Task to complete: Would you give again, exactly, the lines running from the line with "Who is who politique (83, 754)" to the end of the data below, both included?

Raw data:
-----
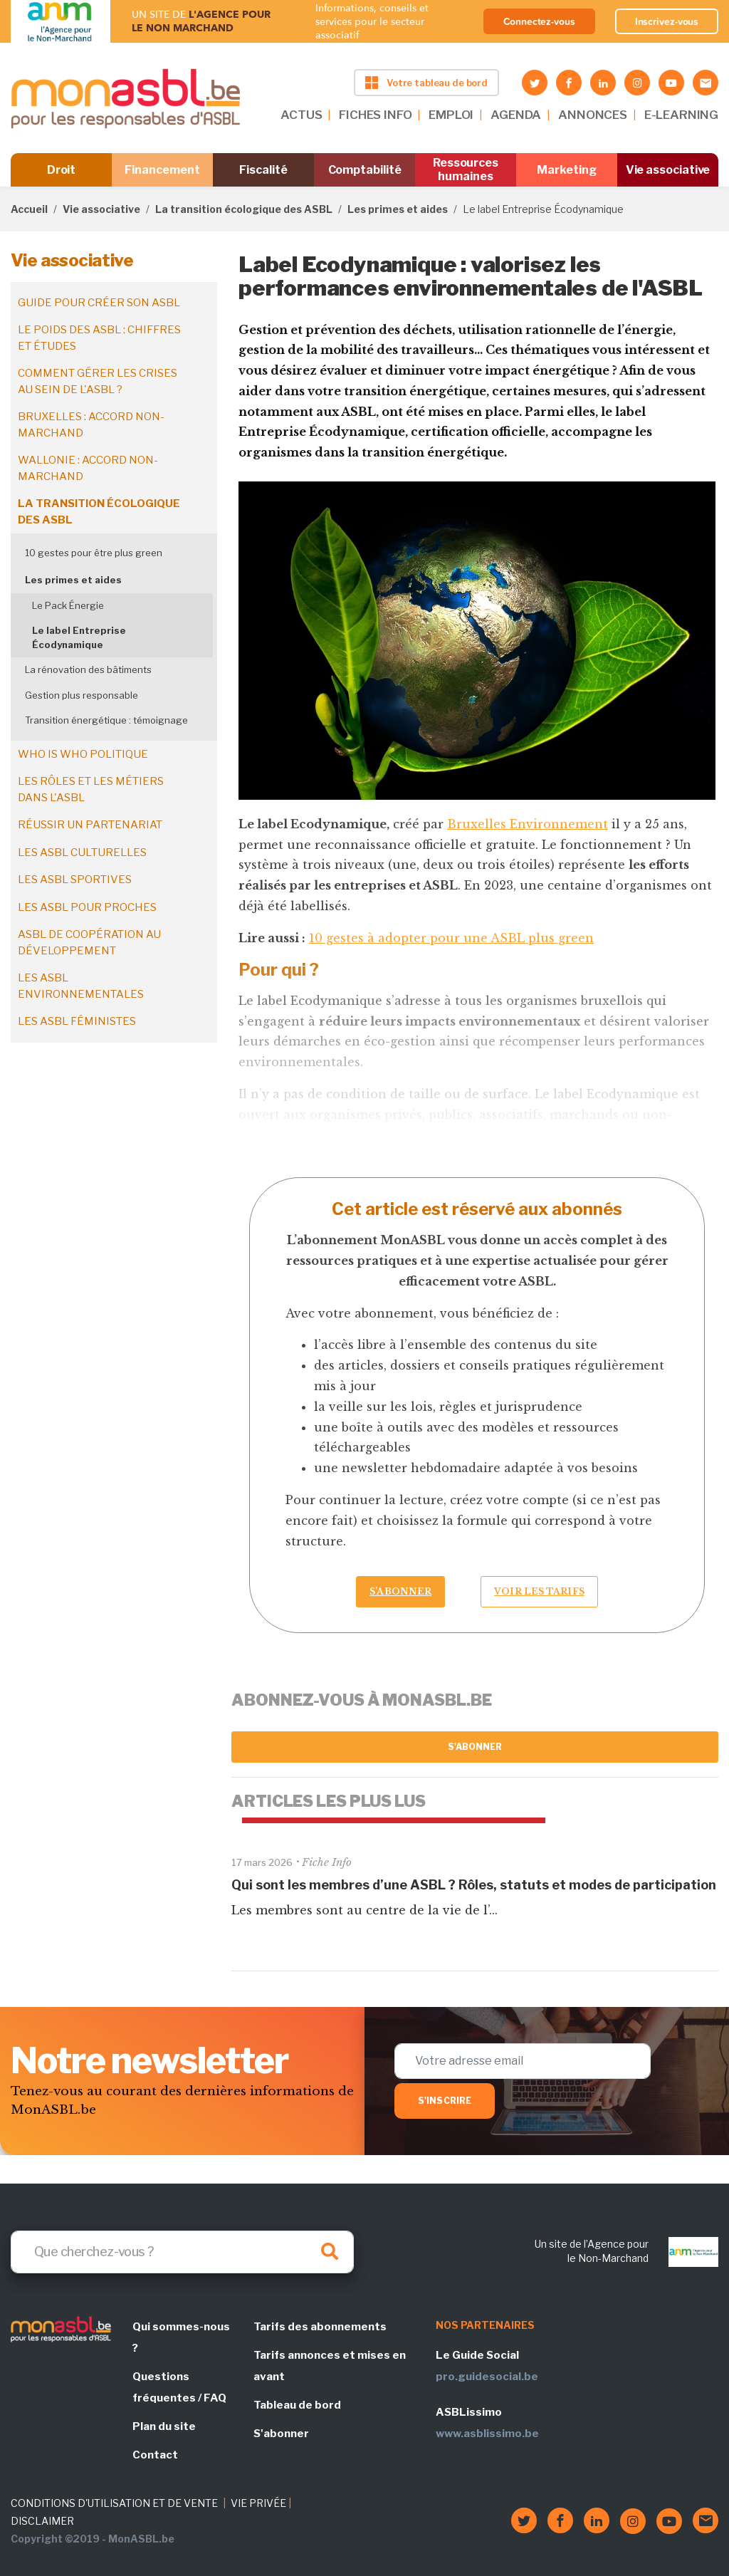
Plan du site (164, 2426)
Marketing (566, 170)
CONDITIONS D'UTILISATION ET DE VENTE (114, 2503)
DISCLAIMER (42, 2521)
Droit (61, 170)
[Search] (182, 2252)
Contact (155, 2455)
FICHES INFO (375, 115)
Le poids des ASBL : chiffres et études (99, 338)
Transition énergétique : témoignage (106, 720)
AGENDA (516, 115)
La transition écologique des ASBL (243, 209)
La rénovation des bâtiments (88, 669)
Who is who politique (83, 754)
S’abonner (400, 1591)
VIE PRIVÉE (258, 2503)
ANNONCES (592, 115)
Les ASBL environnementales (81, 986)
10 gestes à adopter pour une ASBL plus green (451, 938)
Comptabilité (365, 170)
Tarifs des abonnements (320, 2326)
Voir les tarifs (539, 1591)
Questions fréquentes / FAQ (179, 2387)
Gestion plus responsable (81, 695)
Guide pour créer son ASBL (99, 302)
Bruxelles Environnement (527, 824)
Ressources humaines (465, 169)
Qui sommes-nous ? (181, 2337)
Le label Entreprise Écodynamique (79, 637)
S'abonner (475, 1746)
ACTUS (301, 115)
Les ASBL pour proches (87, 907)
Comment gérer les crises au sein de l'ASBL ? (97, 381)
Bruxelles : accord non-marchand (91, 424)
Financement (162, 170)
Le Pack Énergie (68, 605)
-----
Exercise output:
Who is who politique (83, 754)
S’abonner (400, 1591)
VIE PRIVÉE (258, 2503)
ANNONCES (592, 115)
Les ASBL environnementales (81, 986)
10 gestes à adopter pour une ASBL plus green (451, 938)
Comptabilité (365, 170)
Tarifs des abonnements (320, 2326)
Voir les tarifs (539, 1591)
Questions fréquentes / FAQ (179, 2387)
Gestion plus responsable (81, 695)
Guide pour créer son ASBL (99, 302)
Bruxelles Environnement (527, 824)
Ressources humaines (465, 169)
Qui sommes-nous ? (181, 2337)
Le label Entreprise Écodynamique (79, 637)
S'abonner (475, 1746)
ACTUS (301, 115)
Les ASBL pour proches (87, 907)
Comment gérer les crises au sein de l'ASBL ? (97, 381)
Bruxelles : accord non-marchand (91, 424)
Financement (162, 170)
Le Pack Énergie (68, 605)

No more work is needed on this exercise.